* _What is required_
Nothing but a number is expected: the count of lines in the data below that include "Company".
----
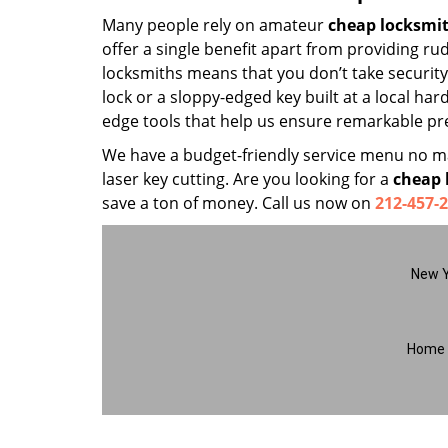
Many people rely on amateur
cheap locksmi
offer a single benefit apart from providing r
locksmiths means that you don’t take security 
lock or a sloppy-edged key built at a local ha
edge tools that help us ensure remarkable pre
We have a budget-friendly service menu no mat
laser key cutting. Are you looking for a
cheap 
save a ton of money. Call us now on
212-457-
New Y
Home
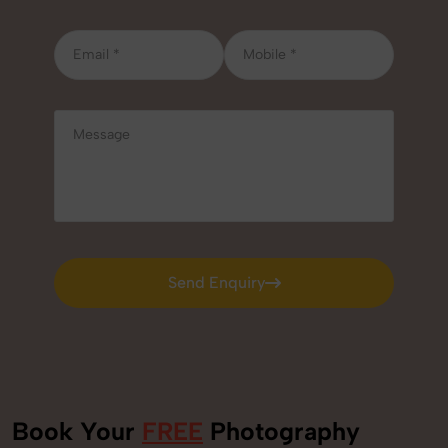
Send Enquiry
Send Enquiry
Book Your
FREE
Photography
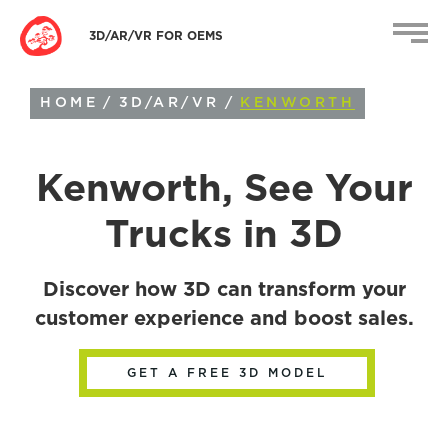
3D/AR/VR FOR OEMS
HOME
/
3D/AR/VR
/
KENWORTH
Kenworth
, See Your
Trucks in 3D
Discover how 3D can transform your
customer experience and boost sales.
GET A FREE 3D MODEL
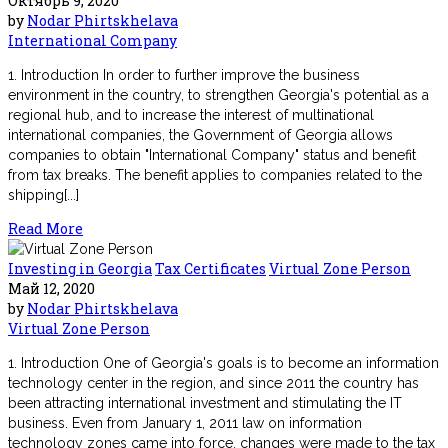
Октябрь 9, 2020
by
Nodar Phirtskhelava
International Company
1. Introduction In order to further improve the business
environment in the country, to strengthen Georgia's potential as a
regional hub, and to increase the interest of multinational
international companies, the Government of Georgia allows
companies to obtain "International Company" status and benefit
from tax breaks. The benefit applies to companies related to the
shipping[...]
Read More
Investing in Georgia
Tax Certificates
Virtual Zone Person
Май 12, 2020
by
Nodar Phirtskhelava
Virtual Zone Person
1. Introduction One of Georgia's goals is to become an information
technology center in the region, and since 2011 the country has
been attracting international investment and stimulating the IT
business. Even from January 1, 2011 law on information
technology zones came into force, changes were made to the tax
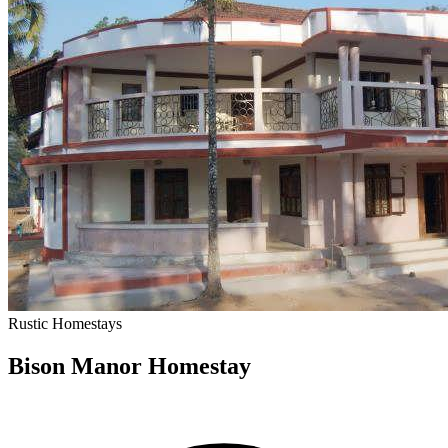
Rustic
Homestays
Bison Manor Homestay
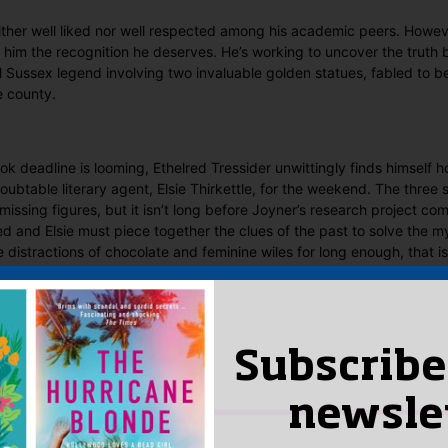
either well liked nor well respected among his academic peers. Howeve
ng him the recognition he deserves. He’s working to uncover the truth 
cal Sussex legend involving two invaluable golden statues, fabled to
e county.
ok deadline is looming, Ethelred Tressider unwittingly finds himself h
ubtable literary agent, Elsie Thirkettle, for the weekend. The three
 missing figures, but it isn’t long before Joyner’s research project c
red and Elsie must piece together the clues of the past to solve the m
e distractions of chocolate and feminine wiles for long enough, that is
 Said
yet.
Subscribe
 “The Maltese Herring”
n
to post a review.
newsle
IS YOU MIGHT LIKE…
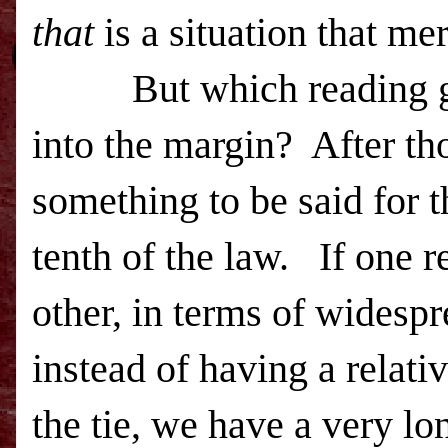
that
is a situation that mer
But which reading goes
into the margin? After tho
something to be said for t
tenth of the law. If one 
other, in terms of widesp
instead of having a relati
the tie, we have a very l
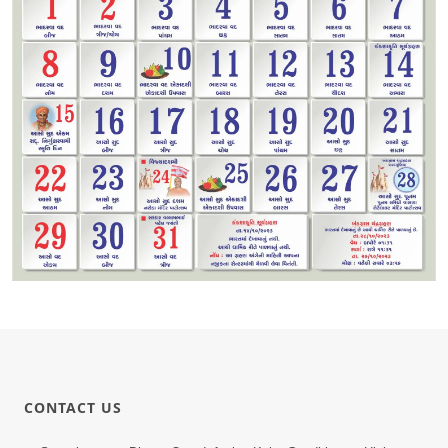
CONTACT US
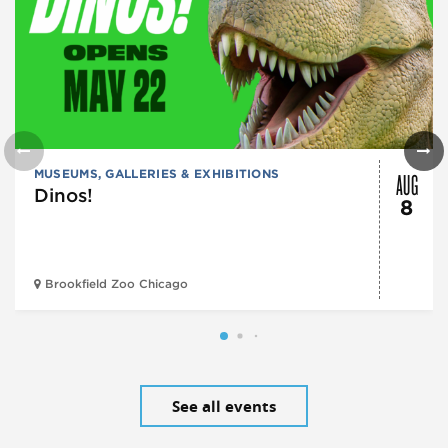
AUG
MUSEUMS, GALLERIES & EXHIBITIONS
Dinos!
8
Brookfield Zoo Chicago
See all events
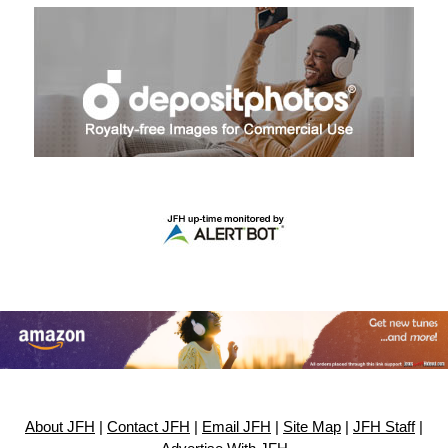
About JFH
|
Contact JFH
|
Email JFH
|
Site Map
|
JFH Staff
|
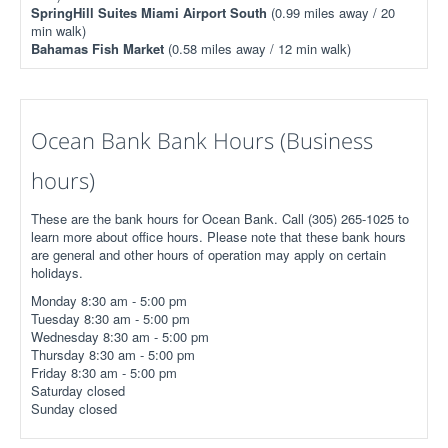
SpringHill Suites Miami Airport South
(0.99 miles away / 20
min walk)
Bahamas Fish Market
(0.58 miles away / 12 min walk)
Ocean Bank Bank Hours (Business
hours)
These are the bank hours for Ocean Bank. Call (305) 265-1025 to
learn more about office hours. Please note that these bank hours
are general and other hours of operation may apply on certain
holidays.
Monday 8:30 am - 5:00 pm
Tuesday 8:30 am - 5:00 pm
Wednesday 8:30 am - 5:00 pm
Thursday 8:30 am - 5:00 pm
Friday 8:30 am - 5:00 pm
Saturday closed
Sunday closed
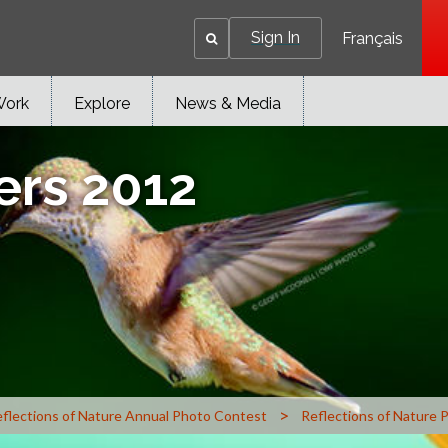
Sign In
Français
Work
Explore
News & Media
ers 2012
>
flections of Nature Annual Photo Contest
Reflections of Nature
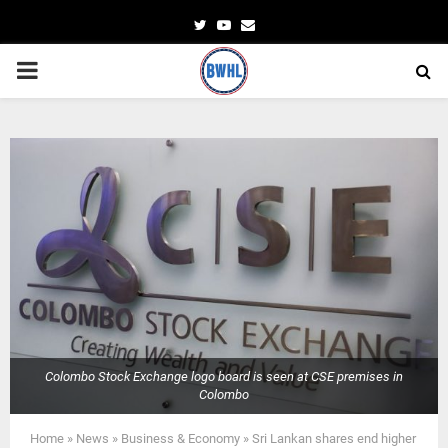
Twitter
Youtube
Email
PRIMARY
MENU
Colombo Stock Exchange logo board is seen at CSE premises in
Colombo
Home
»
News
»
Business & Economy
»
Sri Lankan shares end higher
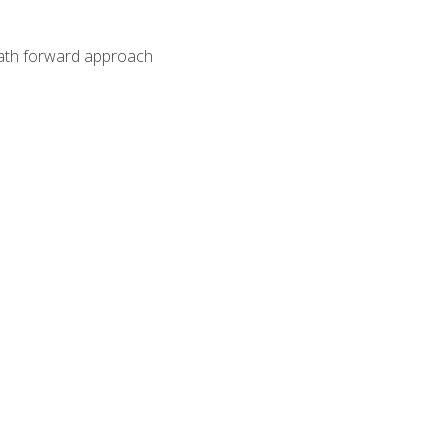
path forward approach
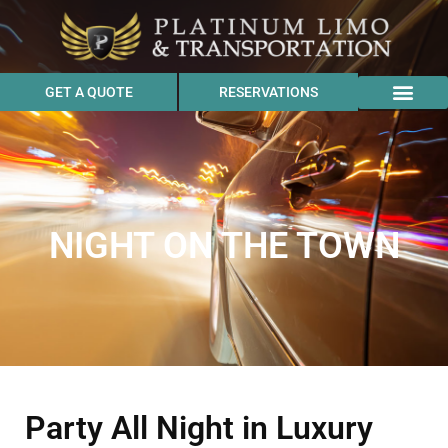
GET A QUOTE
RESERVATIONS
NIGHT ON THE TOWN
Party All Night in Luxury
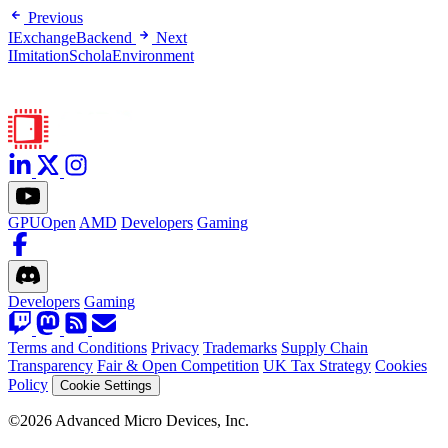
Previous
IExchangeBackend
Next
IImitationScholaEnvironment
GPUOpen
AMD
Developers
Gaming
Developers
Gaming
Terms and Conditions
Privacy
Trademarks
Supply Chain
Transparency
Fair & Open Competition
UK Tax Strategy
Cookies
Policy
Cookie Settings
©2026 Advanced Micro Devices, Inc.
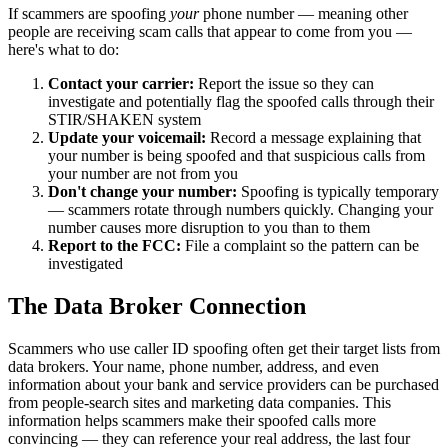
If scammers are spoofing
your
phone number — meaning other
people are receiving scam calls that appear to come from you —
here's what to do:
Contact your carrier:
Report the issue so they can
investigate and potentially flag the spoofed calls through their
STIR/SHAKEN system
Update your voicemail:
Record a message explaining that
your number is being spoofed and that suspicious calls from
your number are not from you
Don't change your number:
Spoofing is typically temporary
— scammers rotate through numbers quickly. Changing your
number causes more disruption to you than to them
Report to the FCC:
File a complaint so the pattern can be
investigated
The Data Broker Connection
Scammers who use caller ID spoofing often get their target lists from
data brokers. Your name, phone number, address, and even
information about your bank and service providers can be purchased
from people-search sites and marketing data companies. This
information helps scammers make their spoofed calls more
convincing — they can reference your real address, the last four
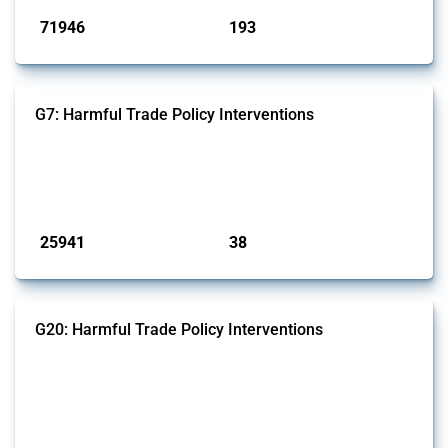
71946
193
interventions
jurisdictions
G7: Harmful Trade Policy Interventions
This Thread tracks harmful trade policy interventions introduced by
G7 members since 2009. It covers all types of interventions monitored
by Global Trade Alert.
Published: 13 Jan 2025
25941
38
interventions
jurisdictions
G20: Harmful Trade Policy Interventions
This Thread tracks harmful trade policy interventions introduced by
G20 members since 2009. It covers all types of interventions
monitored by Global Trade Alert.
Published: 15 Jan 2025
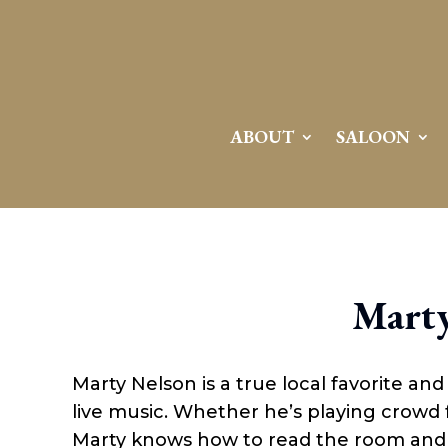
ABOUT
SALOON
Marty
Marty Nelson is a true local favorite an
live music. Whether he’s playing crowd fa
Marty knows how to read the room and d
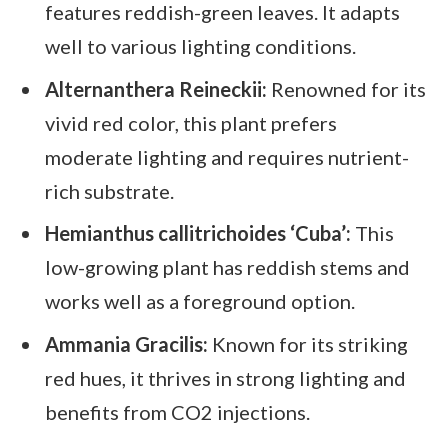
features reddish-green leaves. It adapts
well to various lighting conditions.
Alternanthera Reineckii:
Renowned for its
vivid red color, this plant prefers
moderate lighting and requires nutrient-
rich substrate.
Hemianthus callitrichoides ‘Cuba’:
This
low-growing plant has reddish stems and
works well as a foreground option.
Ammania Gracilis:
Known for its striking
red hues, it thrives in strong lighting and
benefits from CO2 injections.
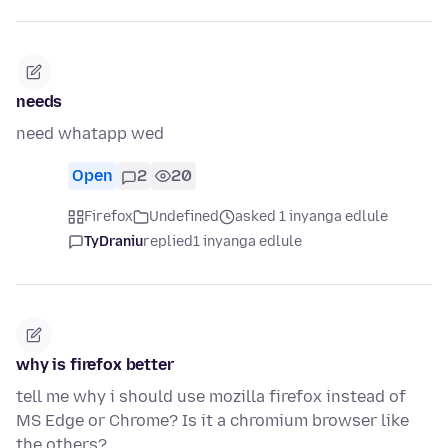
needs
need whatapp wed
Open
2
20
Firefox
Undefined
asked 1 inyanga edlule
TyDraniu
replied
1 inyanga edlule
why is firefox better
tell me why i should use mozilla firefox instead of
MS Edge or Chrome? Is it a chromium browser like
the others?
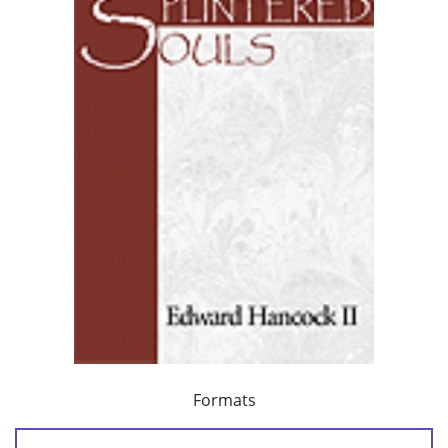
Formats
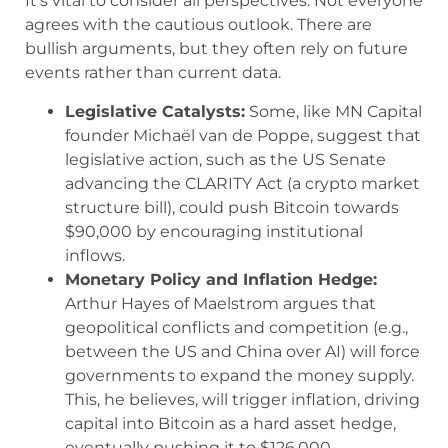
It’s vital to consider all perspectives. Not everyone
agrees with the cautious outlook. There are
bullish arguments, but they often rely on future
events rather than current data.
Legislative Catalysts:
Some, like MN Capital
founder Michaël van de Poppe, suggest that
legislative action, such as the US Senate
advancing the CLARITY Act (a crypto market
structure bill), could push Bitcoin towards
$90,000 by encouraging institutional
inflows.
Monetary Policy and Inflation Hedge:
Arthur Hayes of Maelstrom argues that
geopolitical conflicts and competition (e.g.,
between the US and China over AI) will force
governments to expand the money supply.
This, he believes, will trigger inflation, driving
capital into Bitcoin as a hard asset hedge,
eventually pushing it to $126,000.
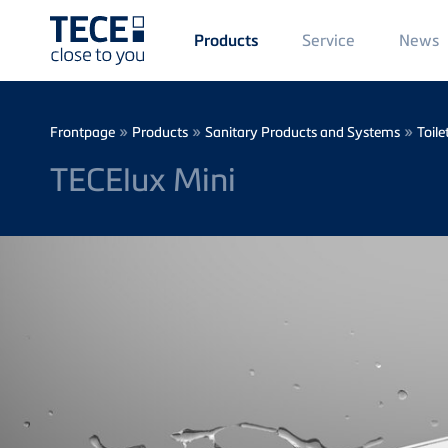
Main
Service
News
Products
Menü
1
Skip to main content
Breadcrumb
»
»
»
Frontpage
Products
Sanitary Products and Systems
Toile
TECElux Mini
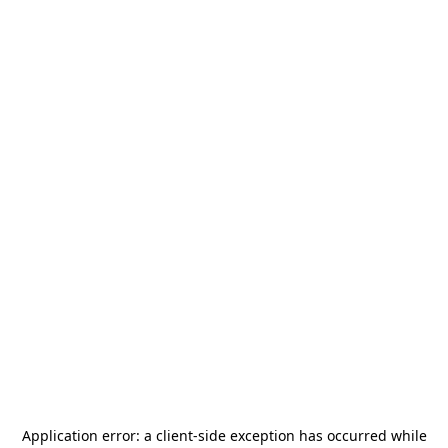
Application error: a
client
-side exception has occurred while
----
* _Answer space_
2